A four-item, Likert-type scale is used to measure a person's willingness to follow a physician's advice.

This is a two-item, six-point Likert-type scale that measures the strength of one's motivation to stay at home rather than go out. The scale was referred to as limited activity by Rahtz, Sirgy, and Meadow (1989).

Four, six-point statements are used to measure the situation-specific (rather than enduring) importance of a college to a person. The object in the Arora (1982) study was a university and he developed and tested Stapel, Likert, and semantic differential versions of the scale.

This is a six-point, Likert-type scale that measures how active one is with social work in the local community. Some versions of the scale measure aspects of volunteering in general.
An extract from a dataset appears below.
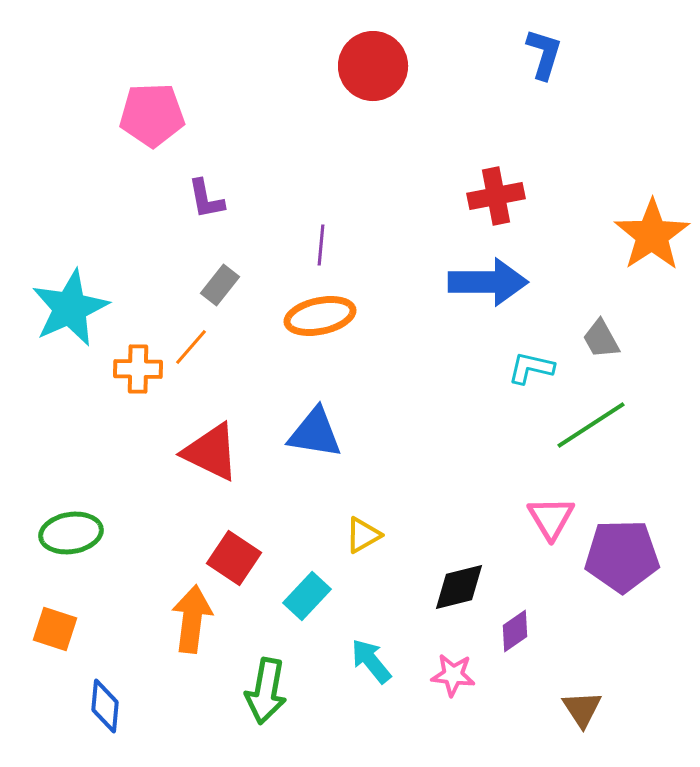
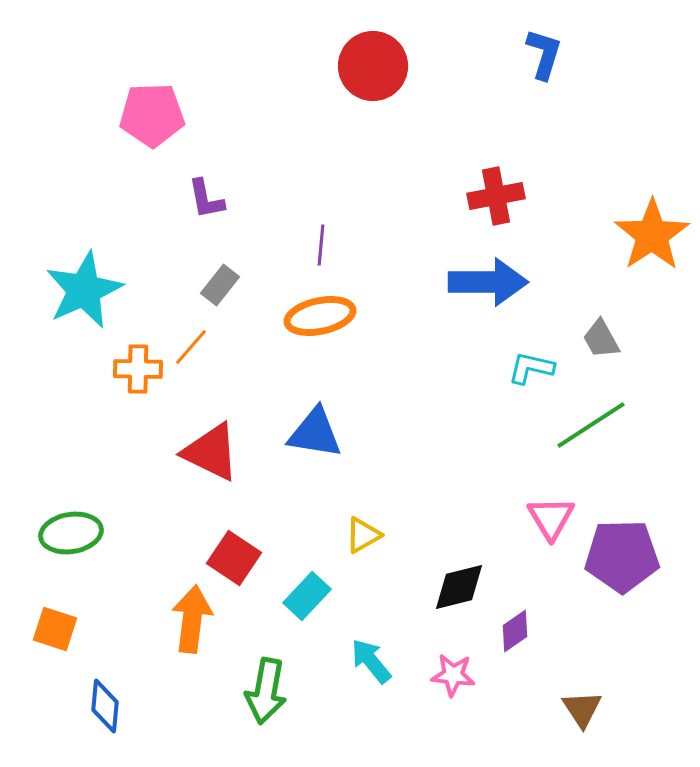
cyan star: moved 14 px right, 18 px up
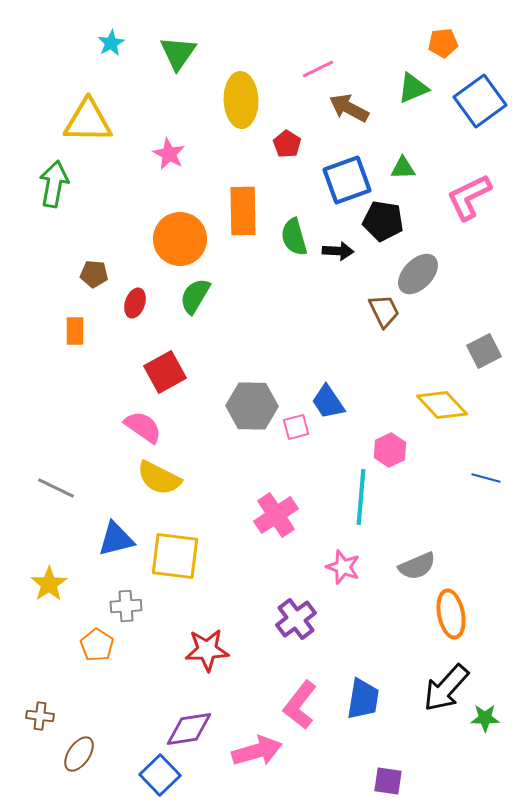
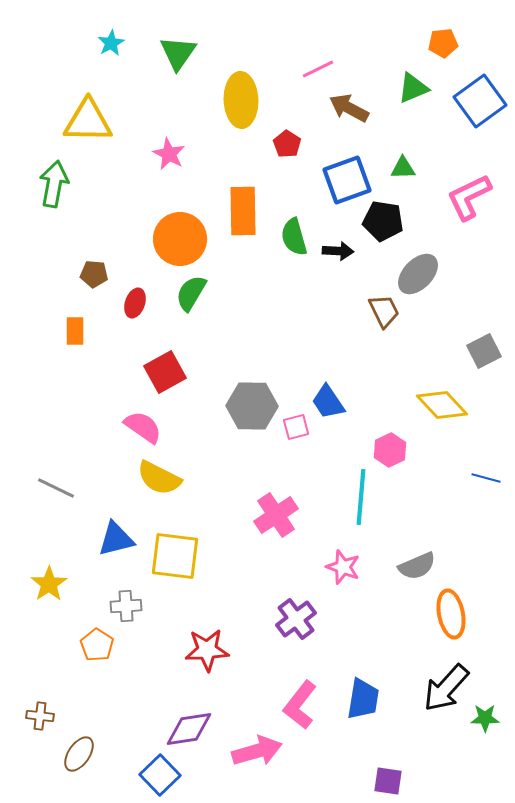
green semicircle at (195, 296): moved 4 px left, 3 px up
See also Schnaars and Schiffman (1984).

This is a six-item, seven-point Likert-type scale measuring the amount of time, effort, and/or money a consumer perceives were put into making a transaction with a car dealer.

This five-item, five-point Likert-type scale is used to measure the degree to which a parent reports buying several specific products for his/her child when the child asks for them.

A seven-item, seven-point Likert-type scale is used to measure the degree to which a person reports him/herself liking to try new and/or different brands rather than sticking with the same brand all the time. This is basically the opposite of brand loyalty.

This four-item, six-point Likert-type scale appears to measure one's lack of self esteem due to poor health, loneliness, and/or physical immobility.